Kav’s choreography included lots of little hops, side-swivels, leg lifts and shoulder shakes executed in lines, circles and, particularly, boxy unison phalanxes. Assembled in interchangeable pieces, the theatricalized dances only sketchily depicted, among other subjects, a Moroccan Jewish fertility ritual, a drama of fishermen leaving and returning to their wives, a wine festival dance, and, worst of all, a Hasidic Dance that trashed its rich religious source--exalting dance as ecstatic worship of God--with empty reaching gestures.

With their recycled choreographic ideas, the dances primarily differed from one another in the bright but not-always-attractive costumes and in the over-amplified music played by a pop band.

None of this seemed to matter much to the small, sympathetic audience, which needed little prodding from vocalist Romi Halachmi before clapping or singing along with several of her songs.
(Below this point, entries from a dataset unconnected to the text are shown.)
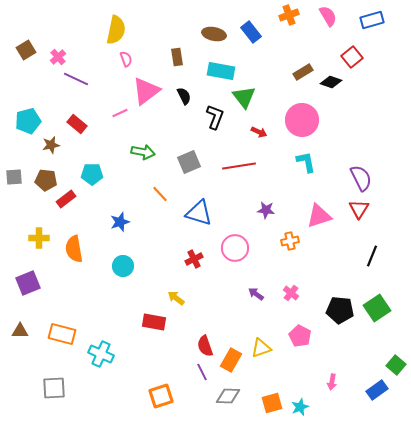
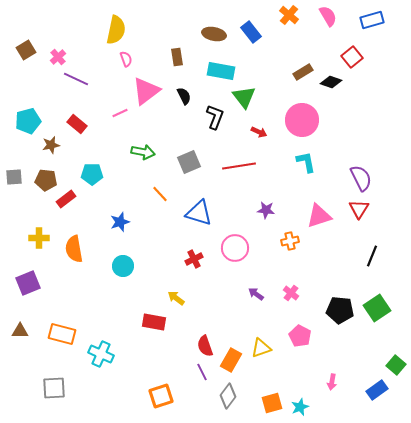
orange cross at (289, 15): rotated 30 degrees counterclockwise
gray diamond at (228, 396): rotated 55 degrees counterclockwise
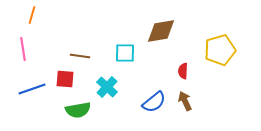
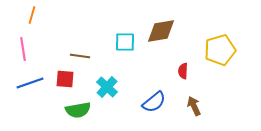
cyan square: moved 11 px up
blue line: moved 2 px left, 6 px up
brown arrow: moved 9 px right, 5 px down
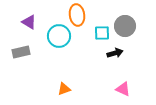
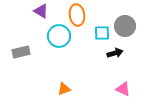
purple triangle: moved 12 px right, 11 px up
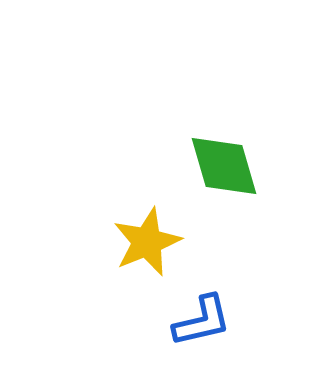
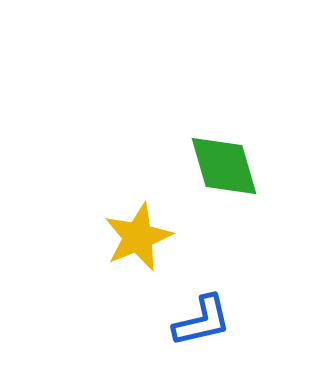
yellow star: moved 9 px left, 5 px up
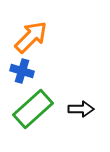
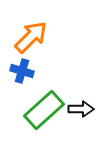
green rectangle: moved 11 px right, 1 px down
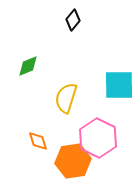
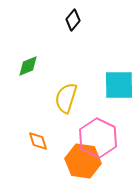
orange hexagon: moved 10 px right; rotated 16 degrees clockwise
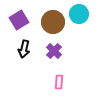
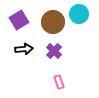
black arrow: rotated 108 degrees counterclockwise
pink rectangle: rotated 24 degrees counterclockwise
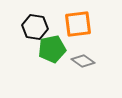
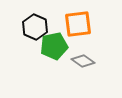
black hexagon: rotated 15 degrees clockwise
green pentagon: moved 2 px right, 3 px up
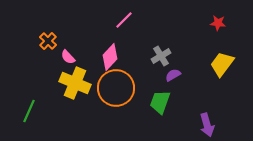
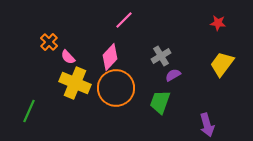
orange cross: moved 1 px right, 1 px down
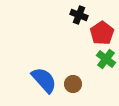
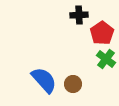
black cross: rotated 24 degrees counterclockwise
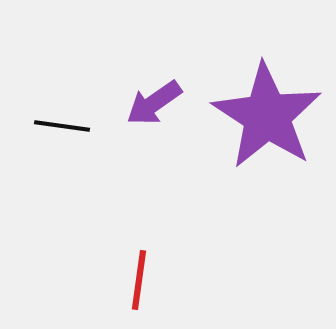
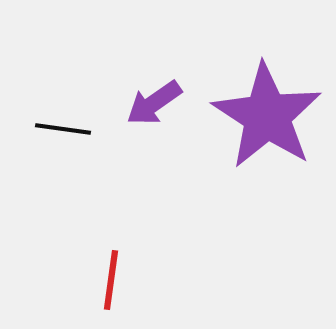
black line: moved 1 px right, 3 px down
red line: moved 28 px left
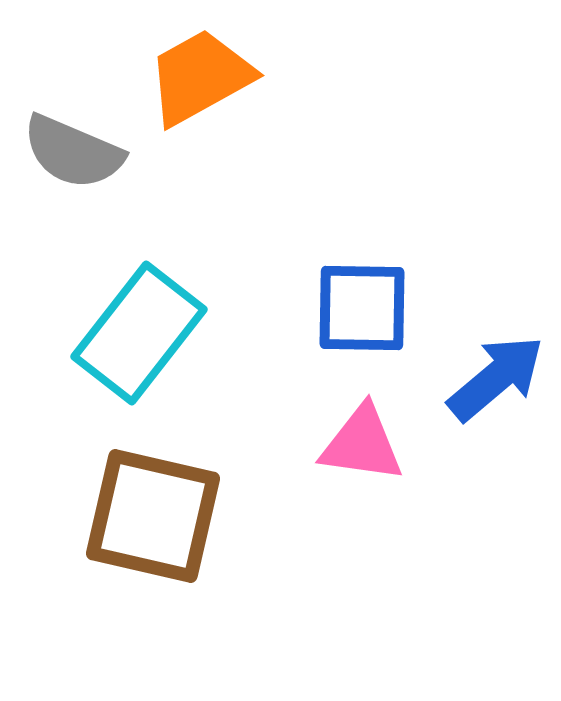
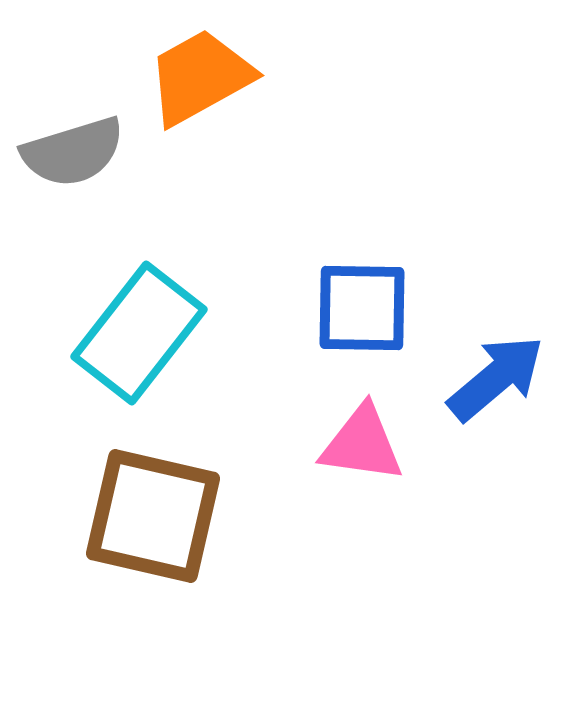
gray semicircle: rotated 40 degrees counterclockwise
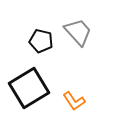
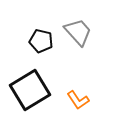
black square: moved 1 px right, 2 px down
orange L-shape: moved 4 px right, 1 px up
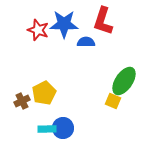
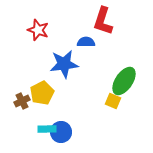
blue star: moved 40 px down; rotated 8 degrees counterclockwise
yellow pentagon: moved 2 px left
blue circle: moved 2 px left, 4 px down
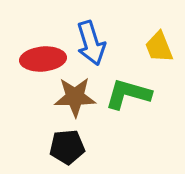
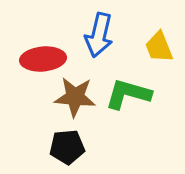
blue arrow: moved 8 px right, 8 px up; rotated 30 degrees clockwise
brown star: rotated 6 degrees clockwise
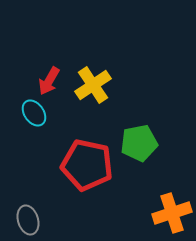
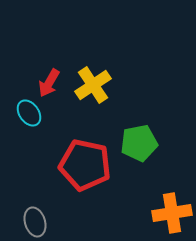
red arrow: moved 2 px down
cyan ellipse: moved 5 px left
red pentagon: moved 2 px left
orange cross: rotated 9 degrees clockwise
gray ellipse: moved 7 px right, 2 px down
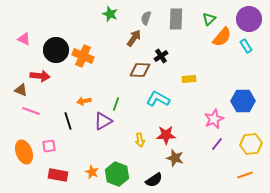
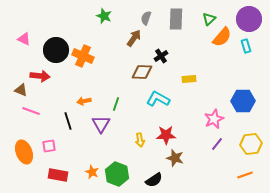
green star: moved 6 px left, 2 px down
cyan rectangle: rotated 16 degrees clockwise
brown diamond: moved 2 px right, 2 px down
purple triangle: moved 2 px left, 3 px down; rotated 30 degrees counterclockwise
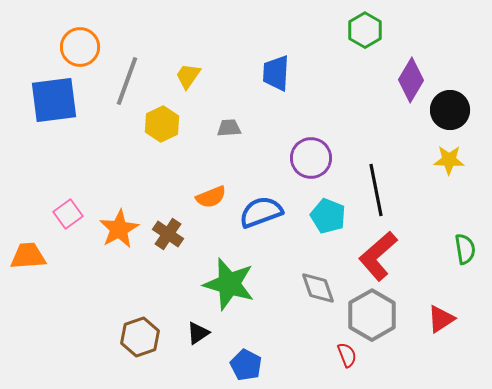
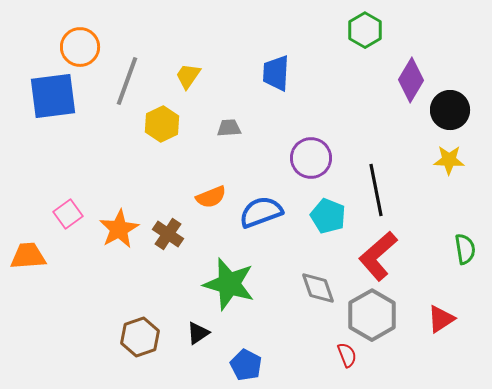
blue square: moved 1 px left, 4 px up
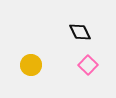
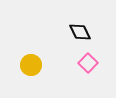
pink square: moved 2 px up
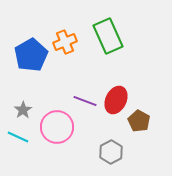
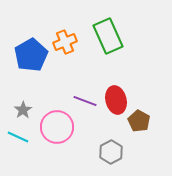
red ellipse: rotated 40 degrees counterclockwise
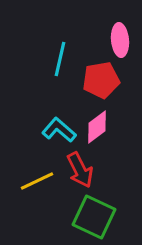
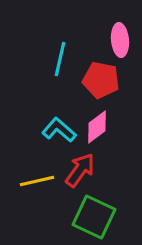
red pentagon: rotated 21 degrees clockwise
red arrow: rotated 117 degrees counterclockwise
yellow line: rotated 12 degrees clockwise
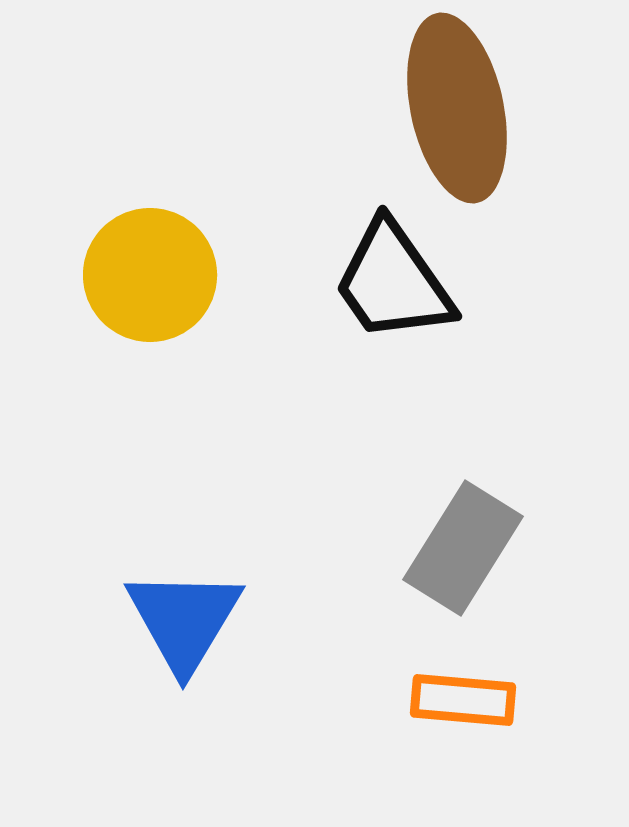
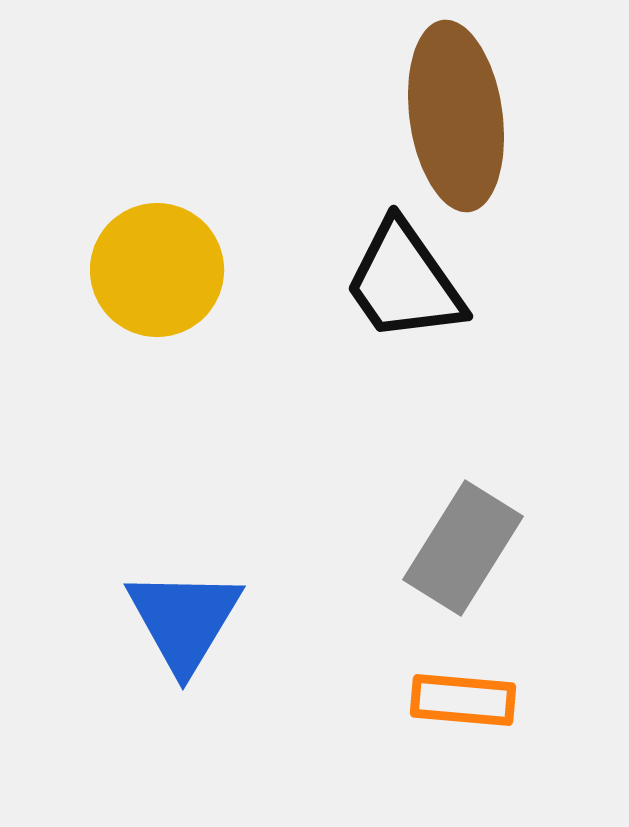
brown ellipse: moved 1 px left, 8 px down; rotated 4 degrees clockwise
yellow circle: moved 7 px right, 5 px up
black trapezoid: moved 11 px right
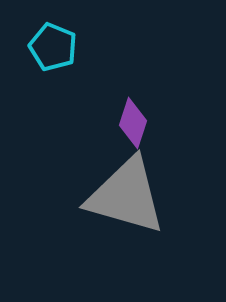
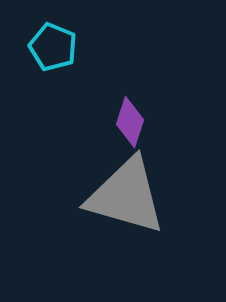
purple diamond: moved 3 px left, 1 px up
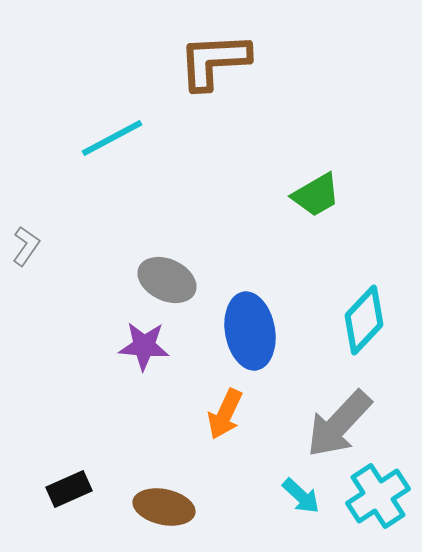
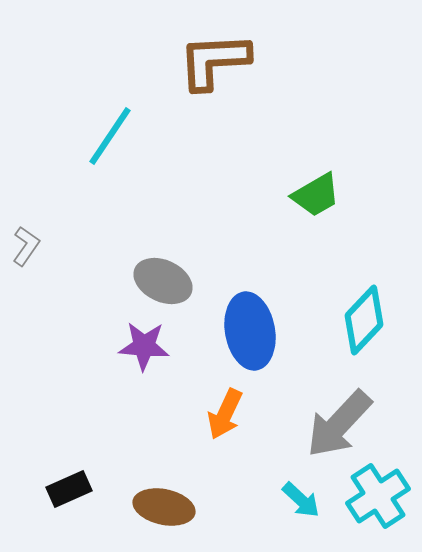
cyan line: moved 2 px left, 2 px up; rotated 28 degrees counterclockwise
gray ellipse: moved 4 px left, 1 px down
cyan arrow: moved 4 px down
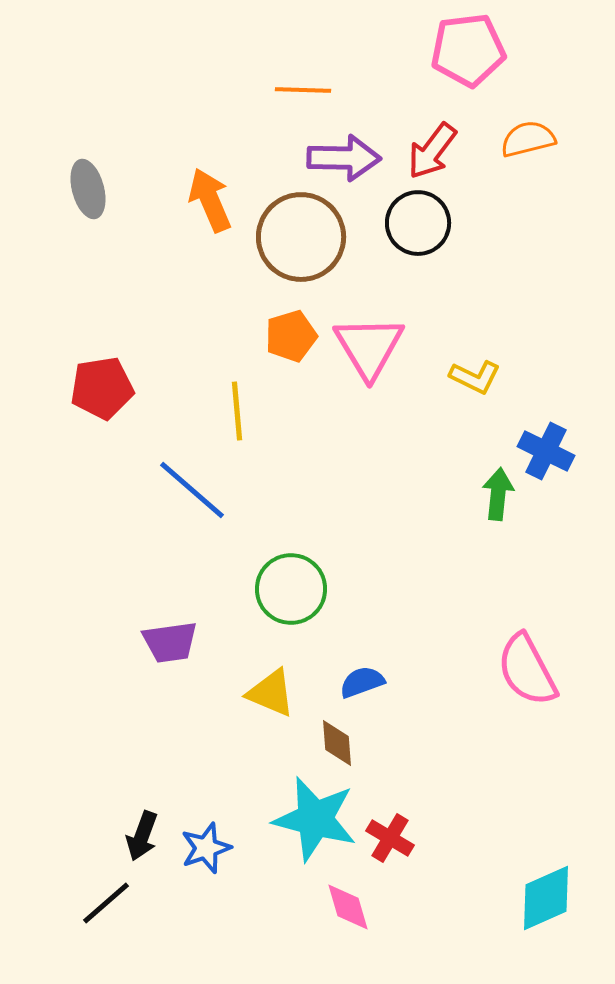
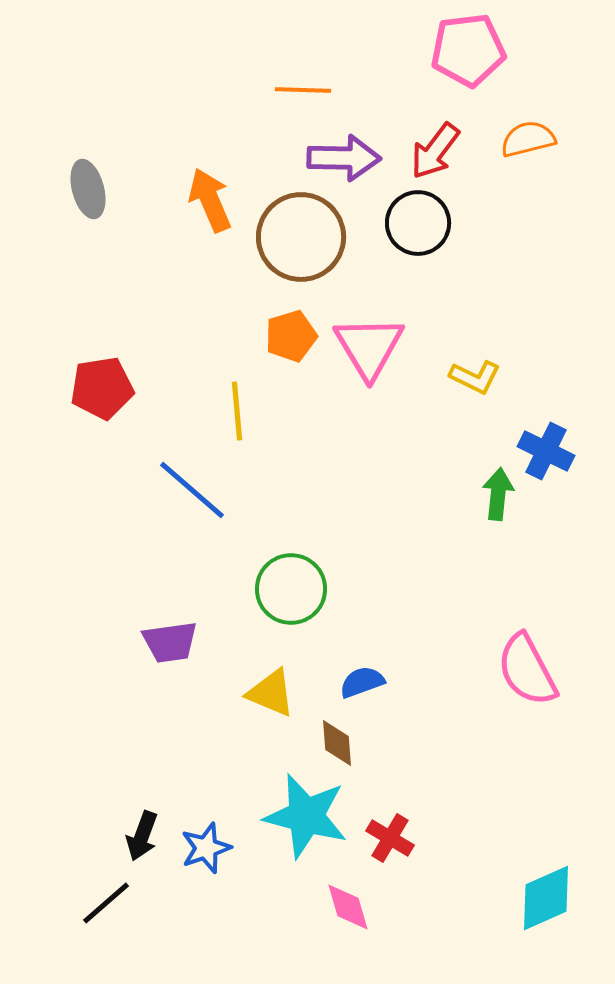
red arrow: moved 3 px right
cyan star: moved 9 px left, 3 px up
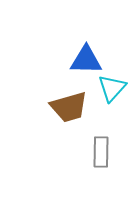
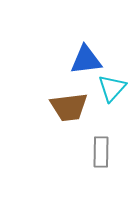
blue triangle: rotated 8 degrees counterclockwise
brown trapezoid: rotated 9 degrees clockwise
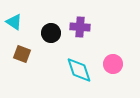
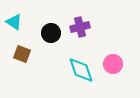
purple cross: rotated 18 degrees counterclockwise
cyan diamond: moved 2 px right
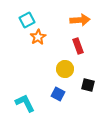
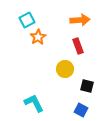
black square: moved 1 px left, 1 px down
blue square: moved 23 px right, 16 px down
cyan L-shape: moved 9 px right
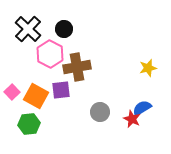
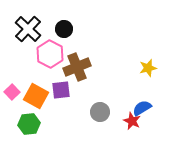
brown cross: rotated 12 degrees counterclockwise
red star: moved 2 px down
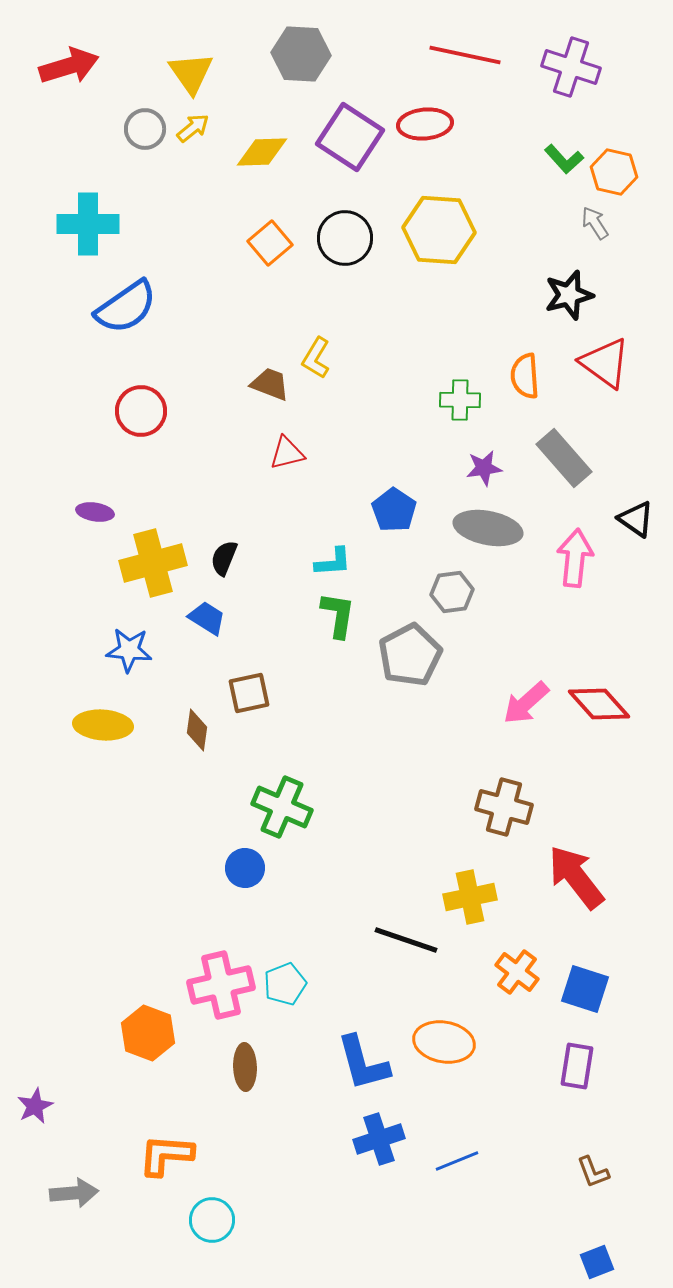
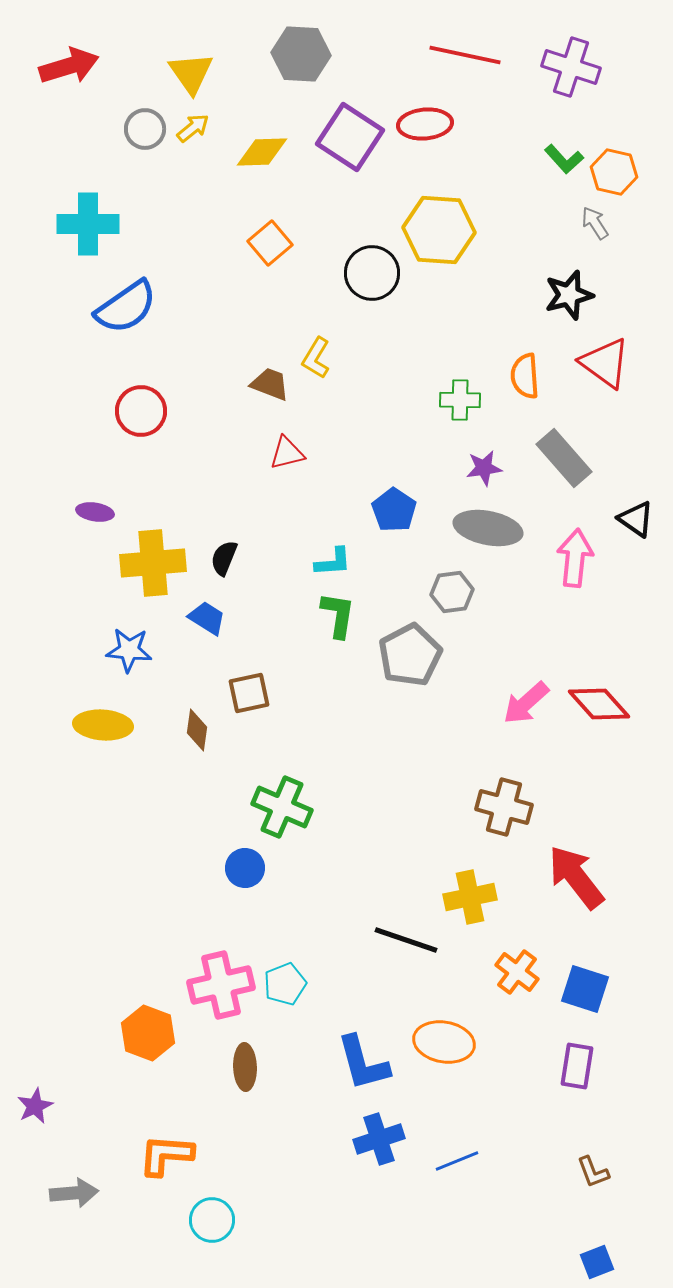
black circle at (345, 238): moved 27 px right, 35 px down
yellow cross at (153, 563): rotated 10 degrees clockwise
Indeed, at the end of the program, a group of high-school-age students stood and swayed as Halachmi sang reprise after reprise of “Haleluya.”

Admittedly, Kav and company founder Ofira Navon (a former first lady of Israel) have set themselves the difficult and lofty task of virtually creating a new national folklore for a country that is celebrating only its 40th anniversary this year. But their apparent prohibition against anything that isn’t relentlessly upbeat doesn’t seem to promise much depth in the venture.